Initially, this looked like coordinated malicious behavior. However, digging into logs, installer metadata, and the behavior timeline revealed a different story: the installed ScreenConnect agent on the endpoint was outdated and attempted to auto-update itself the moment a support session began. The update package it tried to pull down was signed with a revoked code-signing certificate, causing SentinelOne to immediately classify it as untrusted.
Technical Details
ScreenConnect's update mechanism extracts new binaries into a temporary system directory before swapping them into place. In this case, the package being downloaded came from a cached set of older ScreenConnect installers stored on the remote support server. These older packages were built before ConnectWise rotated their certificates due to a widely publicized security issue.
Because the certificate had been revoked at the authority level, SentinelOne flagged both the main installer and each internal component extracted during the update process.

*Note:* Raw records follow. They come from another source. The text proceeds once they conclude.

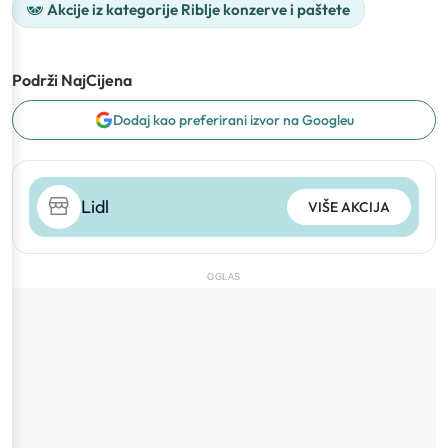
Akcije iz kategorije Riblje konzerve i paštete
Podrži NajCijena
Dodaj kao preferirani izvor na Googleu
Lidl
VIŠE AKCIJA
OGLAS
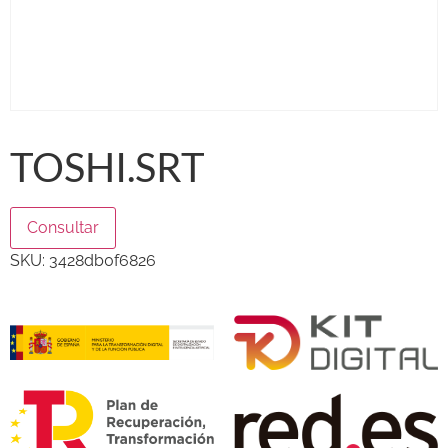
TOSHI.SRT
Consultar
SKU:
3428db0f6826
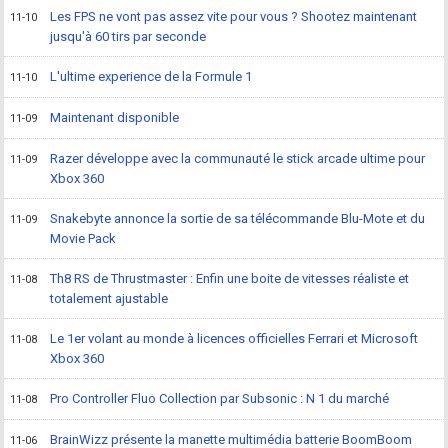
Les FPS ne vont pas assez vite pour vous ? Shootez maintenant
11-10
jusqu'à 60 tirs par seconde
L'ultime experience de la Formule 1
11-10
Maintenant disponible
11-09
Razer développe avec la communauté le stick arcade ultime pour
11-09
Xbox 360
Snakebyte annonce la sortie de sa télécommande Blu-Mote et du
11-09
Movie Pack
Th8 RS de Thrustmaster : Enfin une boite de vitesses réaliste et
11-08
totalement ajustable
Le 1er volant au monde à licences officielles Ferrari et Microsoft
11-08
Xbox 360
Pro Controller Fluo Collection par Subsonic : N 1 du marché
11-08
BrainWizz présente la manette multimédia batterie BoomBoom
11-06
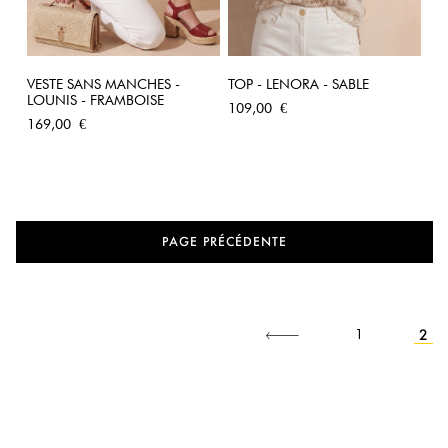
VESTE SANS MANCHES -
TOP - LENORA - SABLE
LOUNIS - FRAMBOISE
Prix
109,00 €
Prix
169,00 €
PAGE PRÉCÉDENTE
Précédent
2
1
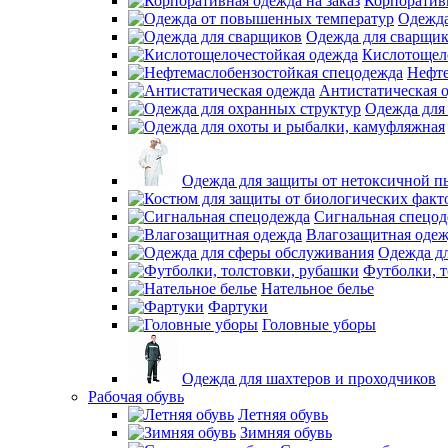
Корпоративн
Одежда
Одежда для сварщи
Кислотощел
Нефте
Антистатическая 
Одежда для
Одежда для защиты от нетоксичной п
Сигнальная спецо
Влагозащитная оде
Одежда д
Футболки, т
Нательное белье
Фартуки
Головные уборы
Одежда для шахтеров и проходчиков
Рабочая обувь
Летняя обувь
Зимняя обувь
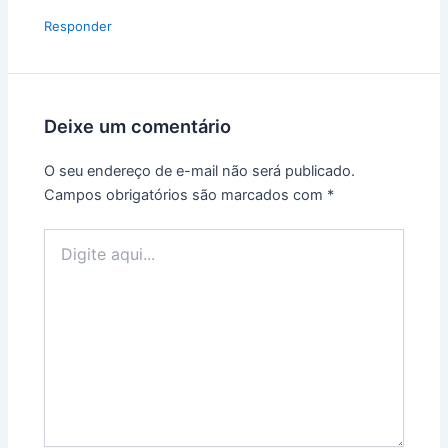
Responder
Deixe um comentário
O seu endereço de e-mail não será publicado.
Campos obrigatórios são marcados com
*
Digite
aqui...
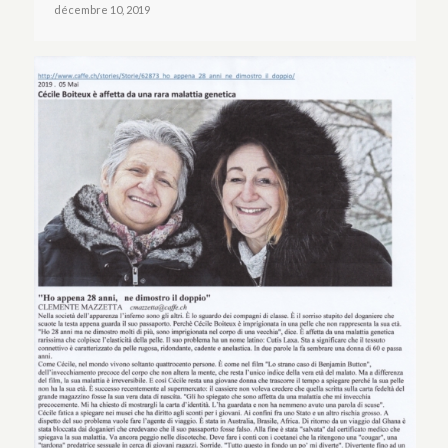
décembre 10, 2019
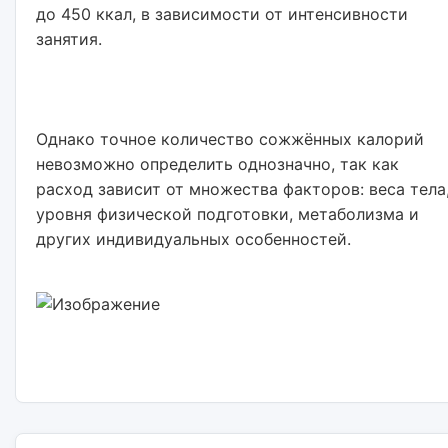
до 450 ккал, в зависимости от интенсивности 
занятия. 
Однако точное количество сожжённых калорий 
невозможно определить однозначно, так как 
расход зависит от множества факторов: веса тела,
уровня физической подготовки, метаболизма и 
других индивидуальных особенностей.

These components appeared in SentinelOne as files named f_0000xx — not actual malware, but fragments of the blocked installer.
Additionally, ScreenConnect's update routine involves operations like replacing services and writing into protected directories, behavior that strongly resembles tampering. SentinelOne's tamper protection interpreted this as a potential attempt to disable the agent, resulting in "Pending Uninstall" indicators.
Results
The investigation confirmed that:
- No malicious activity occurred
- No successful installer execution took place
- The alerts were triggered solely by a revoked-signed ScreenConnect update package
- SentinelOne appropriately blocked the update and protected the machines
The key lesson was understanding how endpoint protection platforms judge trust, especially around revoked certificates, and how legitimate tools can unintentionally trigger defensive behavior when outdated.
Conclusion
This incident highlights how crucial it is to keep remote support and agent-based tools fully updated. An outdated ScreenConnect client attempted to update using a package signed with a revoked certificate, and SentinelOne reacted exactly as it should: by blocking it. While the alerts initially resembled an active attack, deeper analysis showed that the environment remained fully secure. It's a strong reminder that not every scary alert is a compromise — but every alert is worth understanding.